This package provides a basis for graphical modelling in R and in particular for other graphical modelling packages, most notably gRim, gRain and gRc.

Details

gRbase provides the following:

  • Implementation of various graph algorithms, including maximum cardinality search, maximal prime subgraph decomposition, triangulation. See the vignette graphs.

  • Implementation of various "high level" array operations, including multiplication/division, marginalization, slicing, permutation. See the vignette ArrayOps.

  • Implementation of various "low level" array operations. See the vignette ArrayOpsPrim.

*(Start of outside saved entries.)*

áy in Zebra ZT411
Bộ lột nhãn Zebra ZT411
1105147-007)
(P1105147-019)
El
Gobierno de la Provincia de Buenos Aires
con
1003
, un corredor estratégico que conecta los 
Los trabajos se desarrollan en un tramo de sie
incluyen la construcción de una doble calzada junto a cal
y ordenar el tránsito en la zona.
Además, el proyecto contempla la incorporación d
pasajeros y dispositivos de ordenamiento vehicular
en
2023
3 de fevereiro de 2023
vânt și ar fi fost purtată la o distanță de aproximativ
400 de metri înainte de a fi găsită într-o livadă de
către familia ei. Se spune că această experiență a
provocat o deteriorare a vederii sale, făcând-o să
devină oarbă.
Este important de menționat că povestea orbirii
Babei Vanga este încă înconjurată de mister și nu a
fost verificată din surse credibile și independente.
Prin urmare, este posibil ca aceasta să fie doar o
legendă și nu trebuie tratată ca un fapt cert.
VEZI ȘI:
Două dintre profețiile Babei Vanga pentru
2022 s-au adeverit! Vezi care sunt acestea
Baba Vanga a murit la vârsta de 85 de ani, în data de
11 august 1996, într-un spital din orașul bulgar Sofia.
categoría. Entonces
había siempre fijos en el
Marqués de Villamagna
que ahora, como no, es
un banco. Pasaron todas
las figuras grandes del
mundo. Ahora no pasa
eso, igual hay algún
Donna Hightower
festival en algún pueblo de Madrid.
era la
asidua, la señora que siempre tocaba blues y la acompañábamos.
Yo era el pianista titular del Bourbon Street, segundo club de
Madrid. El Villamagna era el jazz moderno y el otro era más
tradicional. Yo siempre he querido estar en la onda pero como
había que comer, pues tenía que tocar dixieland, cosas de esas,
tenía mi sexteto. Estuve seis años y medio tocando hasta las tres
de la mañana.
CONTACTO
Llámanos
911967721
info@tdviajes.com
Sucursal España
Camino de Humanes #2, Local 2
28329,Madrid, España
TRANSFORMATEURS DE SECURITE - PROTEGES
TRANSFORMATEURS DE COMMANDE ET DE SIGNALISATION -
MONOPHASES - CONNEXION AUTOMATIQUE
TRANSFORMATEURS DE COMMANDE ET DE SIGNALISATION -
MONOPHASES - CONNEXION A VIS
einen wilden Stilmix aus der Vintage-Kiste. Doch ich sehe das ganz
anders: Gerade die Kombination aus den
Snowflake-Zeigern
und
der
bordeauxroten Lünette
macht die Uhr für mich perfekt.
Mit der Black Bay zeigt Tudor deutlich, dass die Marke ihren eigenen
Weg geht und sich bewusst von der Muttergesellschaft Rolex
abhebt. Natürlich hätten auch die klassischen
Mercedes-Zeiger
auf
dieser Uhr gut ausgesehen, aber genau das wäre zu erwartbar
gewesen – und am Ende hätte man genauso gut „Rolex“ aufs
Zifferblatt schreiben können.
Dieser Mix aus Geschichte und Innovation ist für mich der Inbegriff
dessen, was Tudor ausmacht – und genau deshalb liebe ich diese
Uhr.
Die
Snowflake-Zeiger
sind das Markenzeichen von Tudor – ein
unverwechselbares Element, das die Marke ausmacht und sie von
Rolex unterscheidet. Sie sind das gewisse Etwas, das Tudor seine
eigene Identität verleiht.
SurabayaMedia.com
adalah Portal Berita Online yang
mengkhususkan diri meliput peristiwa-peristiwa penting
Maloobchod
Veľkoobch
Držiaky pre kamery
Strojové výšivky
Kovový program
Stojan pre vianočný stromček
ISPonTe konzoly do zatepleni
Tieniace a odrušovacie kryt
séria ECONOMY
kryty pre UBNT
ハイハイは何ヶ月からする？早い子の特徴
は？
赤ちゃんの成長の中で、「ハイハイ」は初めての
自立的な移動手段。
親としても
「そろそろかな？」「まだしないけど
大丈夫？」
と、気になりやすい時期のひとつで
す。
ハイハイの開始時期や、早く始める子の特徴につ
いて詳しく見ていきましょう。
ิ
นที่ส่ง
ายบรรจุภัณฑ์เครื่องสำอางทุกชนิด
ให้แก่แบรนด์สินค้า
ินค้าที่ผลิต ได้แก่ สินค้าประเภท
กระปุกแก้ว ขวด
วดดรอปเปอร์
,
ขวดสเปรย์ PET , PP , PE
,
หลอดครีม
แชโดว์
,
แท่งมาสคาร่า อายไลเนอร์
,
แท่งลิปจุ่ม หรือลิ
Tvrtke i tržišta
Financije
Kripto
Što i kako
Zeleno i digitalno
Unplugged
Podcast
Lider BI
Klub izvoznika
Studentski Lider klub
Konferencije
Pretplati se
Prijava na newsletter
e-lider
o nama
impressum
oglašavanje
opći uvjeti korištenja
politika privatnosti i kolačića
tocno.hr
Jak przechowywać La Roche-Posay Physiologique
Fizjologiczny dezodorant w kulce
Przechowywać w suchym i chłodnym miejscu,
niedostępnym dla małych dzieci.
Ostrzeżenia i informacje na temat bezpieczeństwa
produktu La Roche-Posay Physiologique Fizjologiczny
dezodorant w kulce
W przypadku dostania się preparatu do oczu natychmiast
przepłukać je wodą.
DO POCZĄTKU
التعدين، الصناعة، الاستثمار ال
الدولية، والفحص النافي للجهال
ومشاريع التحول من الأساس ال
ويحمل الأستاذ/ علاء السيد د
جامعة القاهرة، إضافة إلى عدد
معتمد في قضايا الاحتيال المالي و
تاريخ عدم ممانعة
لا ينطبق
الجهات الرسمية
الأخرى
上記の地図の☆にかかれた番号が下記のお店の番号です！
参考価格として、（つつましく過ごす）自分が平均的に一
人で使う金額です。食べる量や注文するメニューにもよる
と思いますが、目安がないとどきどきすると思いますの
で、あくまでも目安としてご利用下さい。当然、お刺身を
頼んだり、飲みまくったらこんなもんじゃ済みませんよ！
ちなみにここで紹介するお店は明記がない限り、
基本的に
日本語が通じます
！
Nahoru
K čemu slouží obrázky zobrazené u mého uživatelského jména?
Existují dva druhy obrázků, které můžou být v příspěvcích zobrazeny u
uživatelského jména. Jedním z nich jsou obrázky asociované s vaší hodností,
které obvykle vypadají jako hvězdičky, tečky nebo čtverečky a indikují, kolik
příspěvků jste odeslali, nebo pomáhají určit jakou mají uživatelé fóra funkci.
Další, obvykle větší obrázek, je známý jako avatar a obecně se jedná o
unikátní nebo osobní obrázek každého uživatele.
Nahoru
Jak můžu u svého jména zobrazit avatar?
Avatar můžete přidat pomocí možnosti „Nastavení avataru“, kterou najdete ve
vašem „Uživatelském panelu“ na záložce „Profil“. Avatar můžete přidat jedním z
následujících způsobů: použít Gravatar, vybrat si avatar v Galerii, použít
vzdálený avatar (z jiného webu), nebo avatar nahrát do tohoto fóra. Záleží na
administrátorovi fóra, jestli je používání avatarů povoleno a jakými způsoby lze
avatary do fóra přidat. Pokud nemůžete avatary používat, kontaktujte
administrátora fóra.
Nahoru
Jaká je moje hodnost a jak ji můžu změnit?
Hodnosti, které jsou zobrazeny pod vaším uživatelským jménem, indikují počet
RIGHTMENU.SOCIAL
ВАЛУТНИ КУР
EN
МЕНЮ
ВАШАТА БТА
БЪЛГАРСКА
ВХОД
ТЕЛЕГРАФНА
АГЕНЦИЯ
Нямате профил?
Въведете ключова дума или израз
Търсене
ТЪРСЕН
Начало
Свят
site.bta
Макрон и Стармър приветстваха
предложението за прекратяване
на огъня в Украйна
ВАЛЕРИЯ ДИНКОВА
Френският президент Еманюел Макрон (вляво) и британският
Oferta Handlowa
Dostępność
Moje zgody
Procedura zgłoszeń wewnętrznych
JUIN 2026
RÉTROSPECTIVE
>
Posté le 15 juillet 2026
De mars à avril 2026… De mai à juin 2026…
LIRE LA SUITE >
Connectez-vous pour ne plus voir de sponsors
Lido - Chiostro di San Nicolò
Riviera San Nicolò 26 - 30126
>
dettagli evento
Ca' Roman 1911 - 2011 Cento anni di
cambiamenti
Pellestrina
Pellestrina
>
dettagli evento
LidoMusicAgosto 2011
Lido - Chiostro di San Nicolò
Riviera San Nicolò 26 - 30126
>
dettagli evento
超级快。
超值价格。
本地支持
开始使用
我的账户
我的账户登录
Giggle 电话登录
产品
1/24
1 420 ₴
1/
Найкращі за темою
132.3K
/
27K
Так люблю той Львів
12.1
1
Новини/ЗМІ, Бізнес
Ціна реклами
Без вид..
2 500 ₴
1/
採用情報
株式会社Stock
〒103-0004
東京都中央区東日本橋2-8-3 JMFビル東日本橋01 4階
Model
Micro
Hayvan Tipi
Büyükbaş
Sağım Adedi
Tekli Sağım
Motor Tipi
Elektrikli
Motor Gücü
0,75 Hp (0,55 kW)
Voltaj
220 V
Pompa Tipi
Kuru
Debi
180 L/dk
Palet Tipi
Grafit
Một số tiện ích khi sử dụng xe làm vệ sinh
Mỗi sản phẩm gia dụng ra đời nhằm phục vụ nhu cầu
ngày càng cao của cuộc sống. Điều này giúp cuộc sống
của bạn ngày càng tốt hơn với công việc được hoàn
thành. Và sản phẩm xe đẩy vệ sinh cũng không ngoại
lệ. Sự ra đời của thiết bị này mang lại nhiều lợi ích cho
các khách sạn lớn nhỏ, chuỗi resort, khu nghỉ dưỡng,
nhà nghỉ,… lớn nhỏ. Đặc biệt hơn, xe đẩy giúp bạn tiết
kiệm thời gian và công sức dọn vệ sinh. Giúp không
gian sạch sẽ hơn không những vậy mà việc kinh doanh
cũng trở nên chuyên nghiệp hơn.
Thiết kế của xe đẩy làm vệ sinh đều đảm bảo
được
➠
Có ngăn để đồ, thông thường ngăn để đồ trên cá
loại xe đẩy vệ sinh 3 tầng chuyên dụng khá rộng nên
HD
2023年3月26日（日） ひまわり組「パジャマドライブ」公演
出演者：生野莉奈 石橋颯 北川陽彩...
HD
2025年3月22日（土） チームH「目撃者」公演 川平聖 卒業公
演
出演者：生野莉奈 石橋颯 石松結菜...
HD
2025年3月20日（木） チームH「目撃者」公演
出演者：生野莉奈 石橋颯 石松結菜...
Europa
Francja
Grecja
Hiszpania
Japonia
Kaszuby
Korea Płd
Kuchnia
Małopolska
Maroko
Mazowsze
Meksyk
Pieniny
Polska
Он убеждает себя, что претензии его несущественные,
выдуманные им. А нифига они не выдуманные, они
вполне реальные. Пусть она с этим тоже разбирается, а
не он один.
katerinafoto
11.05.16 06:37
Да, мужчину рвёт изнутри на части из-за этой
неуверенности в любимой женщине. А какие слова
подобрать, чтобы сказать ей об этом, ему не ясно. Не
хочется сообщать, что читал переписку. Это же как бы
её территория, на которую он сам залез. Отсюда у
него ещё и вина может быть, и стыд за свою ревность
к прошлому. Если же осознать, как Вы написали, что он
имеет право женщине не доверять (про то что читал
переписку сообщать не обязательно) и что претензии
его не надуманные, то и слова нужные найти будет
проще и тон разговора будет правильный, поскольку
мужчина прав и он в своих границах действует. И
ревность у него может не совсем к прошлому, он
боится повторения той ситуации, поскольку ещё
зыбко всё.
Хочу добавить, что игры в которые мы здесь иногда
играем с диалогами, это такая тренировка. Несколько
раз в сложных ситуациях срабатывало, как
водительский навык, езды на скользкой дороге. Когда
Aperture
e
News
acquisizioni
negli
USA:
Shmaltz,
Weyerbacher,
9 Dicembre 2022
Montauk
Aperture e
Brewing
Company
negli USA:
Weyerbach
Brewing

  • A collection of datasets

  • A general framework for setting up data and model structures and provide examples for fitting hierarchical log linear models for contingency tables and graphical Gaussian models for the multivariate normal distribution. (Notice: This last part is not maintained / developed further.)

Authors

Soren Hojsgaard, Department of Mathematical Sciences, Aalborg University, Denmark

Contributions from Claus Dethlefsen, Clive Bowsher, David Edwards.

Acknowledgements

Thanks to the other members of the gR initiative, in particular to David Edwards for providing functions for formula-manipulation.

References

Hojsgaard, S., Edwards, D., Lauritzen, S. (2012) Graphical models with R. Springer. ISBN: 978-1-4614-2298-3

Lauritzen, S. L. (2002). gRaphical Models in R. R News, 3(2)39.